Canada’s sovereign debt has reached $1.2 trillion and the Liberal budget anticipates a deficit of about $40 billion this year. Deficits are often considered stimulative by economists, but they become a drag on growth in Gross Domestic Product (GDP) after a certain point. This chart from Bank of America on the U.S. situation shows that United States has reached that point.
U.S. national debt is a staggering 125% of U.S. GDP today but has been greater than GDP since 1988, and despite some year to year volatility owing to other macroeconomic factors, higher U.S. debt in relation to GDP will tend to curb rather than stimulate GDP growth.
Canada’s debt to GDP ratio was never a problem until Trudeau came to office in 2015. Since that time, our national debt has risen dramatically and now stands at about 70% of GDP. Deficits in the $40 billion range will see that ratio keep rising by about 2% per year barring a recession. In a recession, deficits will balloon while GDP will fall and the ratio will blow up quite quickly.

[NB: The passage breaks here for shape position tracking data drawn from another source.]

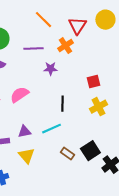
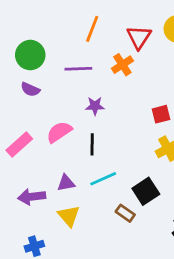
orange line: (43, 20) -> (92, 29), turned 66
purple star: (50, 69) -> (95, 106), moved
black line: (62, 104) -> (92, 144), moved
black square: (90, 151) -> (146, 191), moved

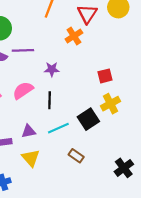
purple line: (78, 69) -> (23, 50), moved
black square: (146, 191) -> (88, 119), moved

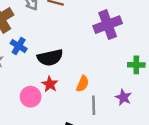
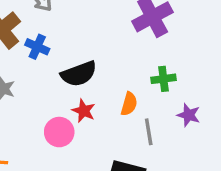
blue cross: (19, 46) -> (37, 47), moved
green cross: (136, 65) -> (163, 79), moved

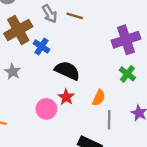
black semicircle: (79, 74) -> (67, 71), turned -145
green cross: (163, 79) -> (127, 74), moved, turned 35

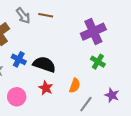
blue cross: (41, 46) -> (19, 59), moved
pink circle: (46, 109) -> (17, 97), moved
gray line: (109, 120) -> (86, 104), turned 42

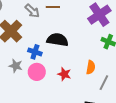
black semicircle: (44, 64) -> (57, 40), moved
pink circle: (17, 97) -> (37, 72), moved

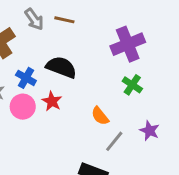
orange semicircle: (91, 67) -> (100, 116), turned 120
red star: (64, 74) -> (52, 101), moved

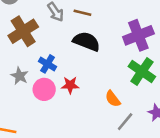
black semicircle: (61, 67) -> (87, 41), moved
green cross: (132, 85) -> (142, 72), size x1.5
red star: (52, 101) -> (70, 85), turned -30

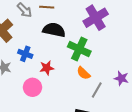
green cross: (142, 72) -> (79, 49), moved
pink circle: (44, 89) -> (32, 87), moved

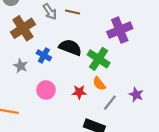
black semicircle: (54, 30) -> (70, 47), moved
red star: (47, 68) -> (79, 92), moved

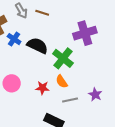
blue cross: (44, 55) -> (14, 39), moved
gray line: (110, 103) -> (70, 100), turned 35

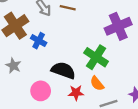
black semicircle: (37, 46) -> (63, 70), moved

Are we heading towards a recession? In my opinion, that is likely. Canada is closely tied to the U.S. economy and unless that country’s economy keeps growing, Canada’s will roll over. Canada’s ability to avoid recession during the current period of higher interest rates to curb inflation is largely the result of higher profits in the energy industry, without which tax revenues would have fallen and deficits ballooned.
Economist David Rosenberg sees a recession as likely. Canada’s economic problem remains unaffordable housing and “theatre” policy announcement from Ottawa are unlikely to ease that problem. Crippled by high rents and high mortgage payments, Canadian households are struggling to make ends meet and Ottawa’s response is to keep pretending it is more important to “fight climate change” by raising the carbon tax than to deal with actual problems Canadians face.
Trudeau’s plans are to “tax the rich” to reduce deficits. The “rich” already pay most of the taxes levied in Canada and that well has run dry for a long time. The bottom 40% of Canadian income earners already get a virtual free ride in tax terms, and they don’t need more government support - they need a better economy with opportunities to earn higher income.
The way for Canada to “right the ship” is as plain as day. Build our energy industry, eliminate the carbon tax, and cut the size of the bureaucracy in Ottawa.
Trudeau has added over 100,000 civil servants to an already bloated government, at an annual cost of about $10 billion which adds to the deficit and produces nothing. Poilievre promises to “axe the tax” repealing carbon tax legislation and cut the size of government. These are important steps.
But the real money is the taxes and royalties from energy industry output. Since 2001 the energy industry has ponied up $755 billion in taxes and royalties and contributes about $26 billion a year today. Canada is host to 165 billion barrels of oil and massive amounts of natural gas, all of which are in demand globally. Our annual production of these key materials under the thumb of Liberal policies has been a bit less than 5 million barrels a day or 1.9 billion barrels a year. Increase that through construction of pipelines and deep water ports and at 5 billion barrels a year revenues to government at current tax and royalty rates would swell to about $70 billion a year, the Canadian dollar would like rise relative to the U.S. currency putting downward pressure on inflation, and Canadian deficits would soon disappear.
Killing the carbon tax, cutting the size of the civil service, building pipelines and enouraging growth of the energy industry are key policies embraced by Pierre Poilievre. He is on the right track and his election will mark the turning point in Canada’s economic outlook.